▶ [Task instructions]: Give the data again exactly, without its images.

[Stored records]
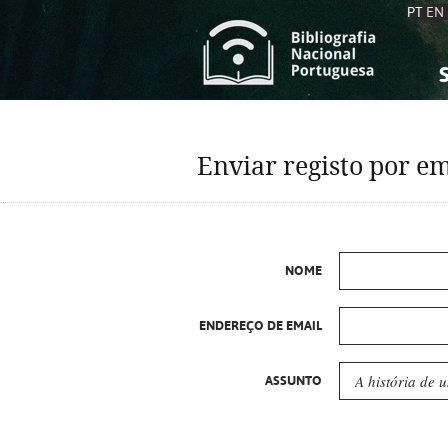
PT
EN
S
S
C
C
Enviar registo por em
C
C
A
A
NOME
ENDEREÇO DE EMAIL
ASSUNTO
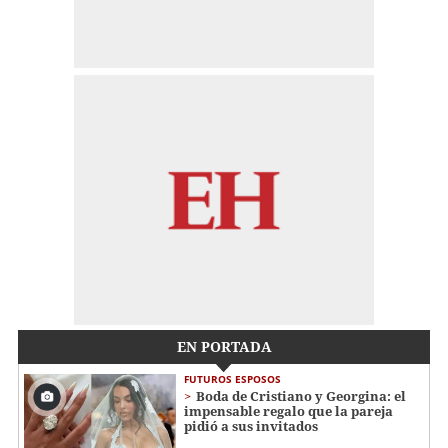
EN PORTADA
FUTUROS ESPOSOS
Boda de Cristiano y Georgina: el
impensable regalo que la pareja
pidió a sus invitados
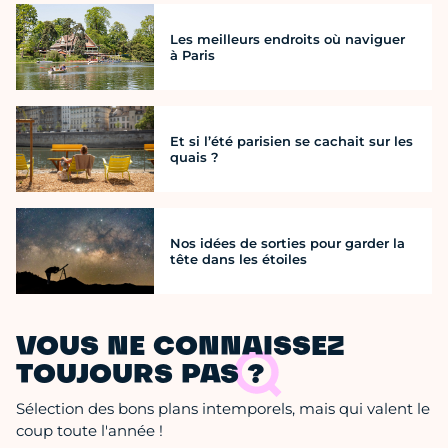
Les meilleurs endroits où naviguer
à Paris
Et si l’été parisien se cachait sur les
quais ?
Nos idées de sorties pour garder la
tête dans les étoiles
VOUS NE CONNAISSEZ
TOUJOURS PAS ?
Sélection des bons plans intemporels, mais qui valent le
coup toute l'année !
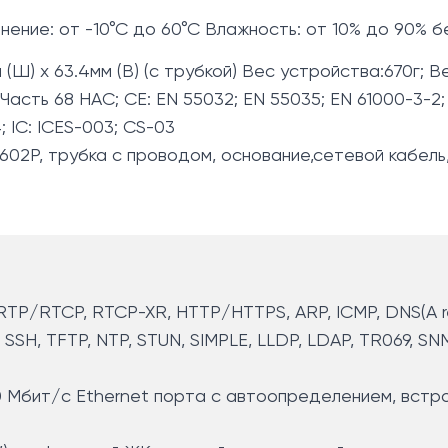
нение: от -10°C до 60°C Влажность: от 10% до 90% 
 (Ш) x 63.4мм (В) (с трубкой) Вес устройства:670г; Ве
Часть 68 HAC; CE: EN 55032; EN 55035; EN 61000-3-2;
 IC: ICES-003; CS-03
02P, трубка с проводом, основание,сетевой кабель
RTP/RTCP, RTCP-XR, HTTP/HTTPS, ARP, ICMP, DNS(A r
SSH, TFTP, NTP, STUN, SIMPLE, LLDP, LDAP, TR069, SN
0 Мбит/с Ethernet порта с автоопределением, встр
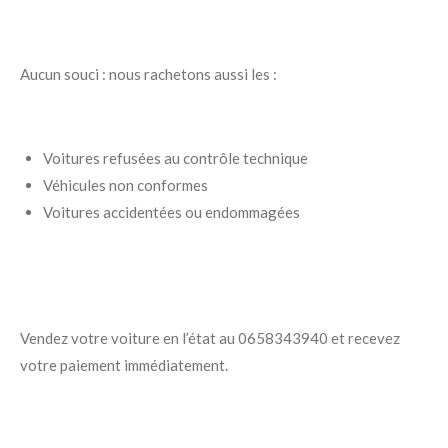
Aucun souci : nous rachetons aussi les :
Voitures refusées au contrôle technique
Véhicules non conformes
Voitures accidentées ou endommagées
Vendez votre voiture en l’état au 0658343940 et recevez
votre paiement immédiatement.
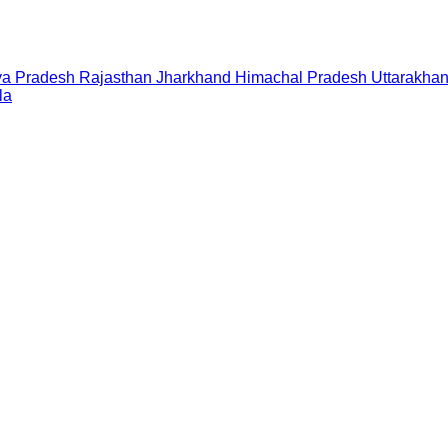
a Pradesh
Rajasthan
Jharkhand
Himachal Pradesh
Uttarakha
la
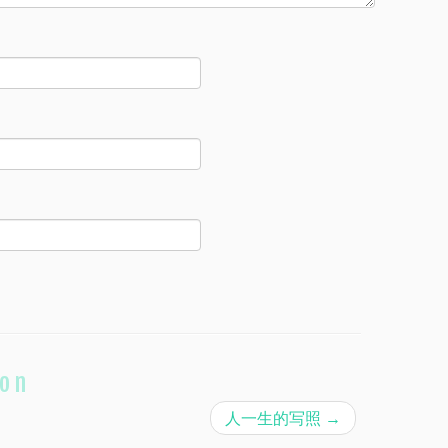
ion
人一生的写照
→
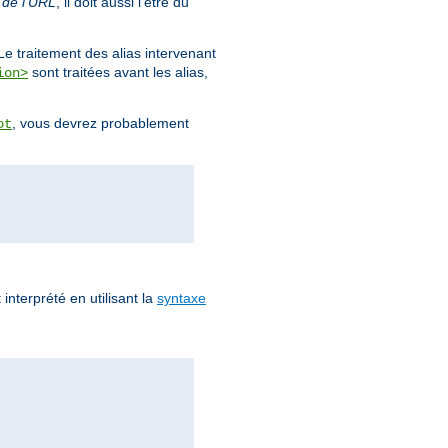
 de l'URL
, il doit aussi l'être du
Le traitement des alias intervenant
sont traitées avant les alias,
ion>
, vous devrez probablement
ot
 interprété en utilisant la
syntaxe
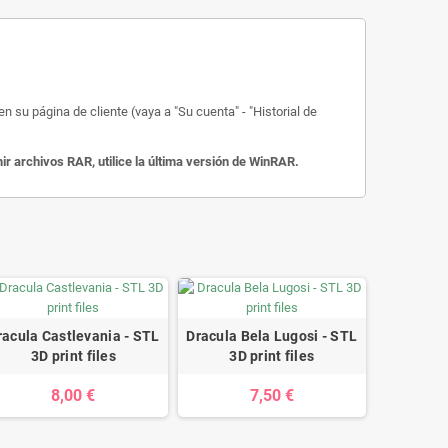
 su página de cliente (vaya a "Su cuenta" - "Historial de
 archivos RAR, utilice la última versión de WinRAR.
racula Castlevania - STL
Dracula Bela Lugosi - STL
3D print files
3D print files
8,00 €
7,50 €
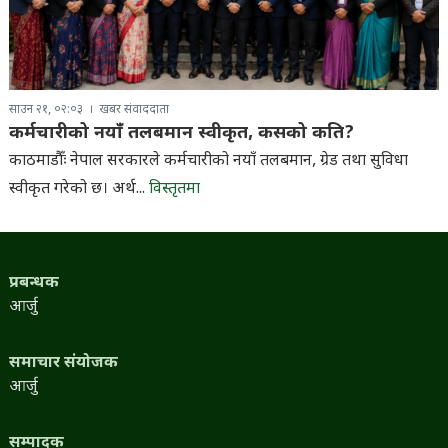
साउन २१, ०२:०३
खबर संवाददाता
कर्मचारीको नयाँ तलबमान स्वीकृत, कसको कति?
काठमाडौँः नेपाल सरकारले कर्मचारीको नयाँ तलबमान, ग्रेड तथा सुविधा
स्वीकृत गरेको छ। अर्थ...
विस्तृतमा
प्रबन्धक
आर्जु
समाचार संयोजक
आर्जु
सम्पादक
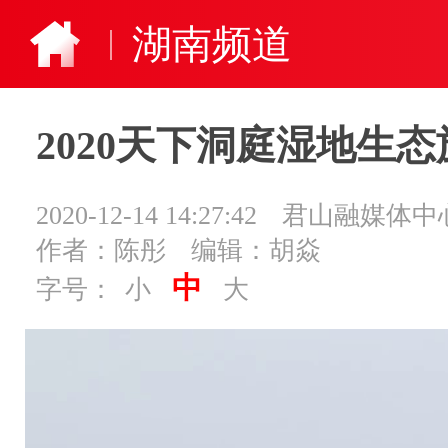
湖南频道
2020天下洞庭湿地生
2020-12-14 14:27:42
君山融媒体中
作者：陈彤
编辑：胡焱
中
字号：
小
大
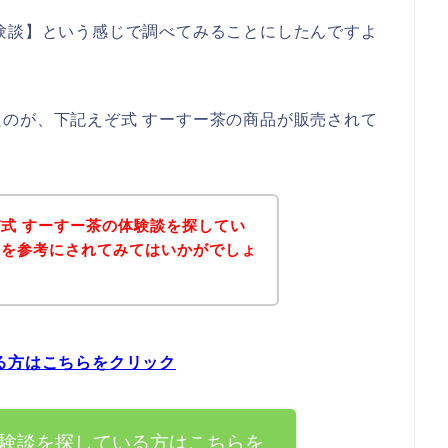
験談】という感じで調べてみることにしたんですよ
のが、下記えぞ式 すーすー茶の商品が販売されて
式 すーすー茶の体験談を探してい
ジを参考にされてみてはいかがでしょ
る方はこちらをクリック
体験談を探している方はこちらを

▶ [Response area]:
PT
EN
S
S
C
C
Enviar registo por em
C
C
A
A
NOME
ENDEREÇO DE EMAIL
ASSUNTO
EN PORTADA
FUTUROS ESPOSOS
Boda de Cristiano y Georgina: el
impensable regalo que la pareja
pidió a sus invitados
Les meilleurs endroits où naviguer
à Paris
Et si l’été parisien se cachait sur les
quais ?
Nos idées de sorties pour garder la
tête dans les étoiles
VOUS NE CONNAISSEZ
TOUJOURS PAS ?
Sélection des bons plans intemporels, mais qui valent le
coup toute l'année !
нение: от -10°C до 60°C Влажность: от 10% до 90% 
 (Ш) x 63.4мм (В) (с трубкой) Вес устройства:670г; Ве
Часть 68 HAC; CE: EN 55032; EN 55035; EN 61000-3-2;
 IC: ICES-003; CS-03
02P, трубка с проводом, основание,сетевой кабель
RTP/RTCP, RTCP-XR, HTTP/HTTPS, ARP, ICMP, DNS(A r
SSH, TFTP, NTP, STUN, SIMPLE, LLDP, LDAP, TR069, SN
0 Мбит/с Ethernet порта с автоопределением, встр
Aucun souci : nous rachetons aussi les :
Voitures refusées au contrôle technique
Véhicules non conformes
Voitures accidentées ou endommagées
Vendez votre voiture en l’état au 0658343940 et recevez
votre paiement immédiatement.
a Pradesh
Rajasthan
Jharkhand
Himachal Pradesh
Uttarakha
la
ion
人一生的写照
→
 de l'URL
, il doit aussi l'être du
Le traitement des alias intervenant
sont traitées avant les alias,
ion>
, vous devrez probablement
ot
 interprété en utilisant la
syntaxe
 su página de cliente (vaya a "Su cuenta" - "Historial de
 archivos RAR, utilice la última versión de WinRAR.
racula Castlevania - STL
Dracula Bela Lugosi - STL
3D print files
3D print files
8,00 €
7,50 €
साउन २१, ०२:०३
खबर संवाददाता
कर्मचारीको नयाँ तलबमान स्वीकृत, कसको कति?
काठमाडौँः नेपाल सरकारले कर्मचारीको नयाँ तलबमान, ग्रेड तथा सुविधा
स्वीकृत गरेको छ। अर्थ...
विस्तृतमा
प्रबन्धक
आर्जु
समाचार संयोजक
आर्जु
सम्पादक
湖南频道
2020天下洞庭湿地生
2020-12-14 14:27:42
君山融媒体中
作者：陈彤
编辑：胡焱
中
字号：
小
大
験談】という感じで調べてみることにしたんですよ
のが、下記えぞ式 すーすー茶の商品が販売されて
式 すーすー茶の体験談を探してい
ジを参考にされてみてはいかがでしょ
る方はこちらをクリック
体験談を探している方はこちらを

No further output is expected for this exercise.